Par Hanane Ben
Dans une tribune publiée dans le journal The Unz Review, le chroniqueur et consultant en sécurité américain, Philip Giraldi a rapporté de manière exhaustive la conférence du Ron Paul Institute qui se tient dans la région de Washington, au nord de la Virginie. Giraldi a décrit un enthousiasme qu'il a qualifié de rassemblement politique, en faveur d’une véritable révolution articulée autour des élections de mi-mandat qui auront lieu en novembre. Les participants réclament la fin de la tutelle des lobbies pro-israéliens sur le gouvernement américain.
Philip Giraldi rend compte de la conférence annuelle du Ron Paul Institute organisée sous le thème « Au premier rang de la révolution ». Devant un public de 500 participants particulièrement enthousiastes, un panel d'intervenants composé de figures politiques et de commentateurs — dont Thomas Massie, Dennis Kucinich, Max Blumenthal ou Tucker Carlson — est venu dénoncer la dégradation des libertés fondamentales et l'affaiblissement de la souveraineté américaine à l'approche des élections de mi-mandat.

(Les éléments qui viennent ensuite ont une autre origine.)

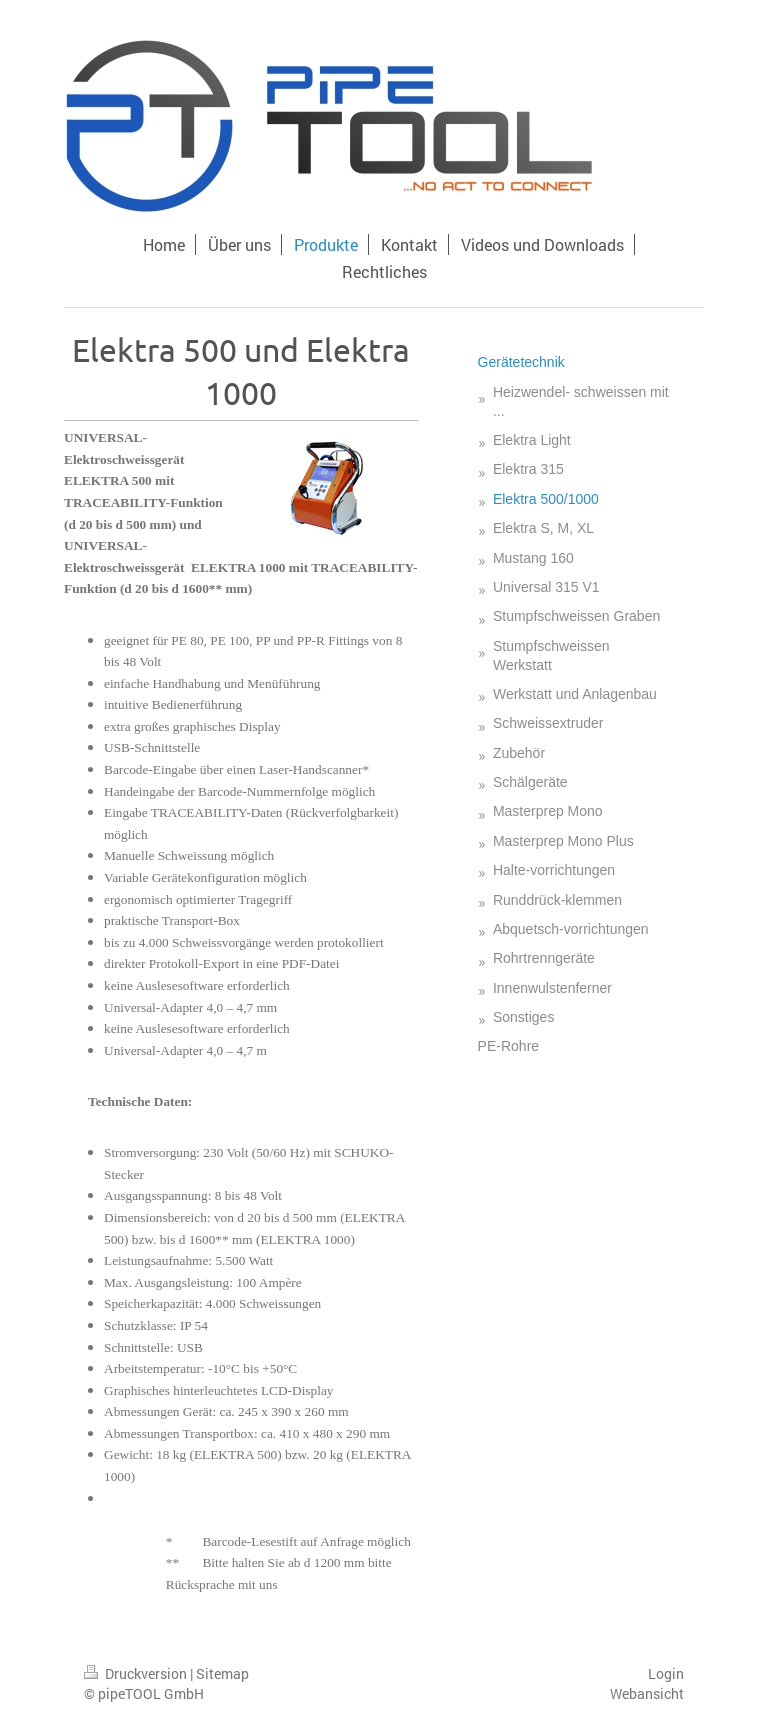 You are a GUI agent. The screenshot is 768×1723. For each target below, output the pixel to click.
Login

L'auteur rapporte une critique virulente de l'emprise exercée par Israël et son lobby intérieur, accusés d'avoir asservi la politique nationale, entraîné le pays dans des conflits armés injustifiés et restreint la liberté d'expression des citoyens, illustrant le concept de « la queue qui fait remuer le chien ».
Pour l'auteur, ce rassemblement constitue une tentative du peuple américain de restaurer sa République et une Constitution bafouée par le président Donald Trump et le Congrès. S'appuyant sur le discours d'adieu de George Washington de 1796, Giraldi rappelle les mises en garde historiques contre l'influence étrangère et les alliances passionnelles. Selon cette grille de lecture, la partialité envers une nation étrangère aveugle les dirigeants, façonne une diplomatie contraire aux intérêts nationaux et conduit à traiter les véritables patriotes en suspects, tandis que les agents d'intérêts étrangers trahissent le pays en toute impunité.
Philip Giraldi conclut son analyse en appelant les électeurs américains à se servir du processus électoral des élections de mi-mandat de novembre comme d’un levier de rupture. Selon lui, ce scrutin doit permettre de battre et d'évincer les candidats qui ne défendent pas sincèrement la doctrine de « l’Amérique d’abord ».
L'auteur s'en prend très vivement à la classe politique issue des deux principaux partis, accusant aussi bien les élus républicains que démocrates de servir les intérêts de l’entité sioniste et de son lobby au détriment de la souveraineté et de la Constitution américaines.
Dans sa charge contre le camp républicain, Giraldi cible en particulier des figures du « sionisme chrétien » comme Mike Johnson ou Ted Cruz, ainsi que le président Donald Trump. Ce dernier est dépeint comme un dirigeant influençable, soumis au génocidaire Benjamin Netanyahou, mû par la vengeance et prêt à employer la force nucléaire dans des conflits au Moyen-Orient, notamment contre l'Iran, pour favoriser le projet d'un « Grand Israël ». L'auteur estime qu'un changement de majorité au Congrès est indispensable pour brider ou éliminer son influence.
Giraldi affirme toutefois que le problème ne se limite pas aux républicains et dénonce l'hypocrisie de la direction démocrate. Il critique vivement Hillary Clinton, Joe Biden et le secrétaire d'État Antony Blinken, leur reprochant de se soucier davantage de l'image publique d'Israël et du contrôle de la couverture médiatique que des pertes humaines palestiniennes ou des violations des droits fondamentaux. Face à ce qu'il décrit comme un rachat agressif des médias par des soutiens financiers pro-israéliens, l'auteur formule l'espoir de voir émerger dans les urnes un puissant vote de rejet pour chasser cette élite du pouvoir et amorcer une véritable « révolution ».